Here’s the abstract:

This paper serves three purposes relating to a lecture Adorno gave in 1967 on “the new right-wing extremism” that was on the rise then in West Germany; in 2019, the lecture was published in print for the first time in German, to wide acclaim, followed by an English translation that appeared in 2020. First, it is important to situate the lecture in its historical and political context, and to relate it to Adorno’s status as a critical theorist in West Germany. Secondly, Adorno’s diagnosis of the new right-wing extremism (and related forms of populism) and his conclusions about how to resist and counteract it are relevant to the current political situation in the United States, even though he presented his analysis more than half a century ago. Thirdly, Adorno’s lecture provided the model for a type of education that is oriented toward enabling students to face unpleasant facts about modern social life in constructive ways, including recognizing and resisting right-wing populism and extremism, in an age that imposes greater and greater uncertainty and challenges on individuals. In conclusion, it is evident that in a rapidly changing world, the “tricks” of right-wing populists and extremists are astonishingly unoriginal and static, which in part may explain their appeal and effectiveness.

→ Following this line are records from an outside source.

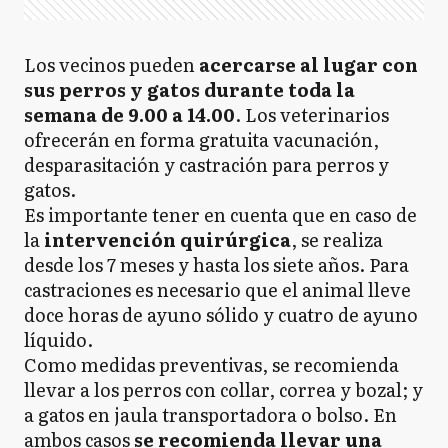
Los vecinos pueden
acercarse al lugar con
sus perros y gatos durante toda la
semana de 9.00 a 14.00
. Los veterinarios
ofrecerán en forma gratuita vacunación,
desparasitación y castración para perros y
gatos.
Es importante tener en cuenta que en caso de
la
intervención quirúrgica
, se realiza
desde los 7 meses y hasta los siete años. Para
castraciones es necesario que el animal lleve
doce horas de ayuno sólido y cuatro de ayuno
líquido.
Como medidas preventivas, se recomienda
llevar a los perros con collar, correa y bozal; y
a gatos en jaula transportadora o bolso. En
ambos casos
se recomienda llevar una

Reading the pedagogy Adorno suggested as a practical application of his critical theory highlights the importance of enabling individuals to recognize the “normalcy” of proliferating experiences of cognitive dissonance, and to respond to such experiences by adopting a productive rather than defeatist stance with regard to the increasing complexity and the intensifying contradictions of modern societies in the twenty-first century, as they are accompanied by myriad possibilities and threats.